Estimation of wind forcing and analysis of near-inertial motions generated by a storm in a submarine canyon with an ensemble Kalman filter

• Impact of high-frequency wind on inertial motion in the Palamós canyon is analyzed.
• Wind forcing is estimated through simultaneous state and parameter estimation.
• A simulation forced by the estimated wind significantly improves model results.
• The decay timescale however is faster for a simulation with data assimilation.
• Submesoscales in the data-assimilated model favor propagation of inertial motions.

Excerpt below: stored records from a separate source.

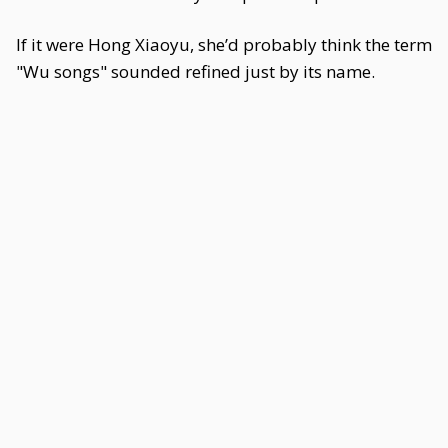
If it were Hong Xiaoyu, she’d probably think the term
"Wu songs" sounded refined just by its name.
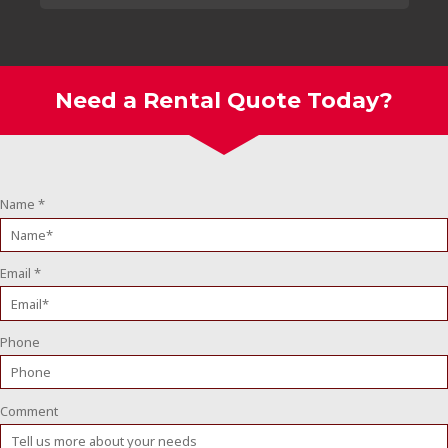
Need a Rental Quote Today?
Name
*
Email
*
Phone
Comment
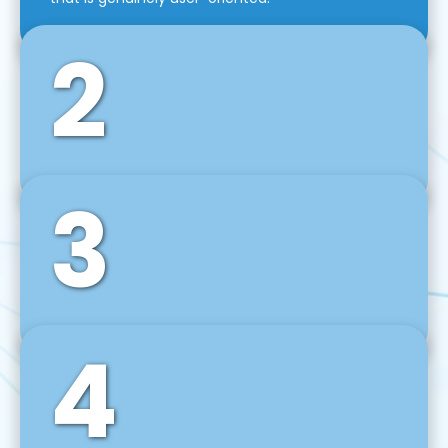
2
3
Front-End Development
We use tools and frameworks like React, Angular,
Vue JS, Svelte, Ember JS, and many more in our
agile front-end development technique.
4
Back-End Development
For desktop, web, mobile, and IoT systems, we
develop scalable on-premise and cloud-based
backend solutions that can grow with your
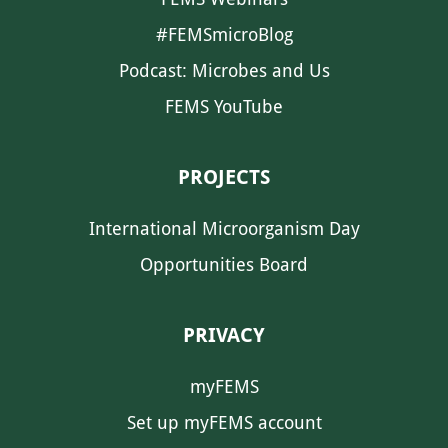
#FEMSmicroBlog
Podcast: Microbes and Us
FEMS YouTube
PROJECTS
International Microorganism Day
Opportunities Board
PRIVACY
myFEMS
Set up myFEMS account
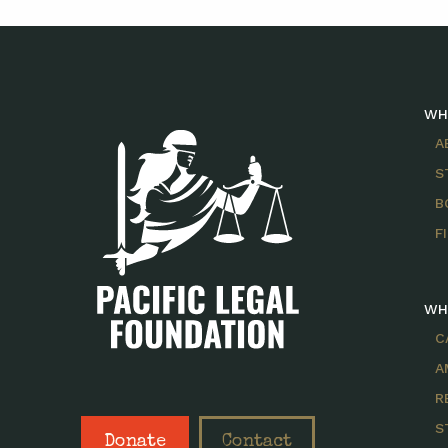
WH
A
S
B
F
WH
C
A
R
S
Donate
Contact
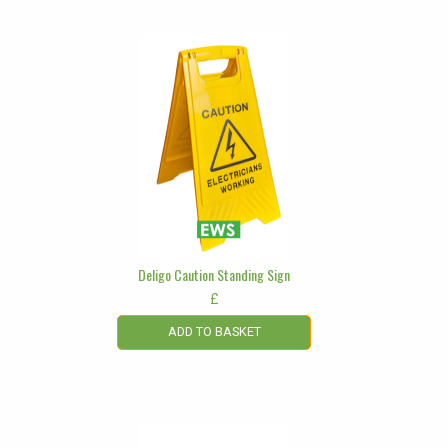
Deligo Caution Standing Sign
£
ADD TO BASKET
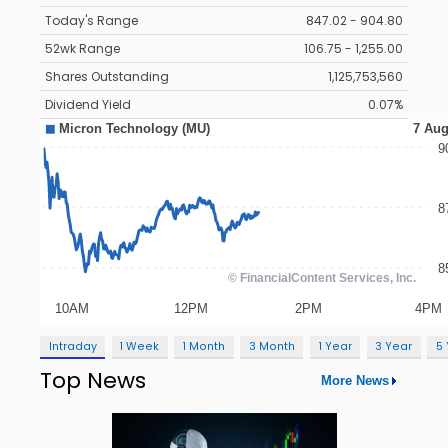
Today's Range
847.02 - 904.80
52wk Range
106.75 - 1,255.00
Shares Outstanding
1,125,753,560
Dividend Yield
0.07%
Intraday
1 Week
1 Month
3 Month
1 Year
3 Year
5
Top News
More News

The impact of high-frequency winds on the generation and propagation of inertial currents in the Palamós submarine canyon (northwestern Mediterranean) during a severe storm on 9–16 November 2001 is evaluated in an ocean circulation model. Moored current meter time series collected in and around the canyon during the storm are assimilated with an ensemble adjustment Kalman filter (EAKF) to adjust wind forcing through a simultaneous state and parameter estimation approach. Winds are included as time-dependent parameters, which are updated in each assimilation step as part of the model state. A simulation forced by the estimated wind significantly improves simulation with winds from the atmospheric reanalysis (the RMS error reduction is about 50%). This is due to the higher energy for the estimated wind at inertial period in the clockwise rotating component, which enhances generation of near-inertial motions. The surface inertial energy however does not decay as rapidly compared to a simulation with data assimilation. It is suggested that the submesoscales, which are present in the data assimilated simulation, are effective in channeling a spatially heterogeneous vertical propagation of near-inertial motions.